İlk ve ortaçağda, Çin’de okuma-yazma, spor, dans, müzik ve aritmetik ağırlıklı bir eğitim faaliyeti sürdürülmektedir. Çinliler, Orta Amerika toplumu olan Aztekler gibi, Mezopotamya uygarlıklarından bağımsız olarak yazıyı bulmuşlardır. Din, öğretilen konulardan biriydi, ancak eğitimin merkezinde yer almıyordu. Çin’de özellikle Konfiçyus ve Lao Tse’nin öğretileri halk üzerinde etkili olmuştur. Anne babaya, yaşlılara ve devlete saygı ve itaati içeren bir eğitim mevcuttur. Eski Çin’de birçok felsefi akım gelişmiştir. Dünya tarihinde çok güçlü bir etkiye sahip olan Çin’de demokratik bir anlayış hakimdi. Hindistandaki gibi sınıflı bir toplum yapısı mevcut olmayıp en alt tabakadaki bir kişi en üste çıkabilirdi (Bilhan, 1988: 77-79). Çinlilerin kendi yazılı sistemlerini oluşturmaları ve sahip oldukları demokratik yapı, gelişmelerine ve diğer toplumları ektilemelerine katkı sunmuştur. Çin’de Hindistan gibi sınıflı bir toplum yapısının olmaması ve eğitime önem vermeleri felsefenin gelişmesine de etki etmiştir.

(20)

10

Eski Hint eğitim sistemi önemli oranda Budizm ve Brahmanizm’in etkilerini taşır. İç huzura önem veren Buda öğretisinin etkisiyle mensupları, bu dünyayı bir kenara bırakmış ve kendilerini toplumdan soyutlayarak öteki dünyaya adamışlardır (Çınar, 2002: 47). Sınıflı bir toplum yapısı olan kast sistemiyle idare edilen Hindistan’da kastlar arası geçişler kesin olarak engellenmiştir. Kast sisteminde dinsel öğretim yanında her kast kendi uğraş alanına göre eğitim vermektedir. Örgün eğitim Brahmanlar tarafından sağlanmıştır. Öğrenciler beş yaşında ilk eğitime başlar ve ilk olarak alfabe öğrenirlerdi. İlköğretime her yaştaki çocuk devam edebilirdi (Tezcan, 1981: 82; Boyacı, 2014).

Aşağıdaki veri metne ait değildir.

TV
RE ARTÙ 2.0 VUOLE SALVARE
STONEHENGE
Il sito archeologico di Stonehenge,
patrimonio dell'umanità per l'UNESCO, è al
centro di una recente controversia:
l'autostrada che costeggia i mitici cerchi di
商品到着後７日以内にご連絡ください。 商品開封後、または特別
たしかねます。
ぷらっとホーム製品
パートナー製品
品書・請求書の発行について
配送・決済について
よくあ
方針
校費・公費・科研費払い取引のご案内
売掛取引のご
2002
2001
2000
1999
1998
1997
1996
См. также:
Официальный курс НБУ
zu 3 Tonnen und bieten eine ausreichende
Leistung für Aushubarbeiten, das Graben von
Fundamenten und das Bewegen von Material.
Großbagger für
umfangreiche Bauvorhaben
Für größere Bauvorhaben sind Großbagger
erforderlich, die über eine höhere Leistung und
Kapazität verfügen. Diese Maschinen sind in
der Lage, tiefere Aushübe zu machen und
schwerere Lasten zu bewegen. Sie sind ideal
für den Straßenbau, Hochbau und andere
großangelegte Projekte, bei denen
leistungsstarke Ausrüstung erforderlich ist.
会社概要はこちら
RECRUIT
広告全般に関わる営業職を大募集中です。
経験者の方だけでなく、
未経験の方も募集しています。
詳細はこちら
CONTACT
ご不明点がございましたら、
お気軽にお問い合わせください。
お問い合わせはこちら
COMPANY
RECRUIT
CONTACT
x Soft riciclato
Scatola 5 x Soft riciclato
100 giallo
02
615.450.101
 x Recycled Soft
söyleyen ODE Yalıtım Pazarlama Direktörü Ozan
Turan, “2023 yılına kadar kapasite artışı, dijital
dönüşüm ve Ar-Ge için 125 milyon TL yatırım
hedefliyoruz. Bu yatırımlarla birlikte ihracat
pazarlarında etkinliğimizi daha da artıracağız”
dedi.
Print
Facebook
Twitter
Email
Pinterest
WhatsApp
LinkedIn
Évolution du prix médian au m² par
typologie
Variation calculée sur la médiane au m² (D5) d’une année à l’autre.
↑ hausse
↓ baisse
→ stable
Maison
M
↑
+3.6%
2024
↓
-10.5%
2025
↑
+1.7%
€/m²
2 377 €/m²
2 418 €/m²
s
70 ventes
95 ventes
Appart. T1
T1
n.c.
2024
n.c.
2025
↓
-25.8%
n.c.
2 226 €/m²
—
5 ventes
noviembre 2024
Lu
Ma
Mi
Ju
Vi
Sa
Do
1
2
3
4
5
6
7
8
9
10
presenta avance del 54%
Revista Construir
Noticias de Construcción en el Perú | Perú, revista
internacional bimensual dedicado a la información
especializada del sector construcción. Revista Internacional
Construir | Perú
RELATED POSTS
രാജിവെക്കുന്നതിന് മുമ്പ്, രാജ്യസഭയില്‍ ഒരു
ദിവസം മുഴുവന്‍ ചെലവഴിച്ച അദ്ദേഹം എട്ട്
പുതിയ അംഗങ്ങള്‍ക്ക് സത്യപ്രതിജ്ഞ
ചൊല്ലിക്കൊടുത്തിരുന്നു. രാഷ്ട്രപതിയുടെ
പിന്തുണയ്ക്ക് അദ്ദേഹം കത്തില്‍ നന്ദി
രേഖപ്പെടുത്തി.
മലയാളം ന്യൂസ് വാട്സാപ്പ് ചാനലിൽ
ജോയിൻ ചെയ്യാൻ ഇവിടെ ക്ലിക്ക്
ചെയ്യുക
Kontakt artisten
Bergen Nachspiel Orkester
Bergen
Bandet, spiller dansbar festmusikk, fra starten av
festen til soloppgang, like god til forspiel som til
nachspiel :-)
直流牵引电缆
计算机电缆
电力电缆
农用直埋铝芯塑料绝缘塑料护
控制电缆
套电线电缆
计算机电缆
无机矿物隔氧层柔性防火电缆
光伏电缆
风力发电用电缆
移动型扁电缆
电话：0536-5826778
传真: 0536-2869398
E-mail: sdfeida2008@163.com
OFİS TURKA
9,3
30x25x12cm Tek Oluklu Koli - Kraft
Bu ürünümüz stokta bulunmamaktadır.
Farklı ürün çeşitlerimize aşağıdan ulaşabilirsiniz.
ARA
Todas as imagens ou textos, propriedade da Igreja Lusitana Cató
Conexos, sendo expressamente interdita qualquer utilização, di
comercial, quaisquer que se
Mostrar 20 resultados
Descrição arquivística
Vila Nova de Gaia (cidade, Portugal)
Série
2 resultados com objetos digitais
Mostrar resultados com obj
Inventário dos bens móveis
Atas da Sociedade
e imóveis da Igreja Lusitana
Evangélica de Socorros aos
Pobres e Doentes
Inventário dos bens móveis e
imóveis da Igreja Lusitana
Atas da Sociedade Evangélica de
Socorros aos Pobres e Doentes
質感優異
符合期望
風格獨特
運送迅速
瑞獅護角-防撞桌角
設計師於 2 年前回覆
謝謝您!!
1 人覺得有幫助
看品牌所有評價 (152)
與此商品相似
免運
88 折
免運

Hindistan’da katı sınıf sistemine dayalı bir sosyal yapı olduğu için insanlar mensup oldukları kasta göre eğitim görmekteydi. Kişi çok yetenekli ve zeki olsa bile, ailesinin mesleğiyle ilgili bir eğitim görür ve görmüş olduğu eğitim onun sınıf atlamasına müsaade etmezdi. Böyle bir toplumda yönetim ve din adamlığı gibi belli işler belli ailelere has kılınmış olup, kişinin kendini yetenekli olduğu alanda geliştirmesi ve üst bir göreve talip olması mümkün değildir.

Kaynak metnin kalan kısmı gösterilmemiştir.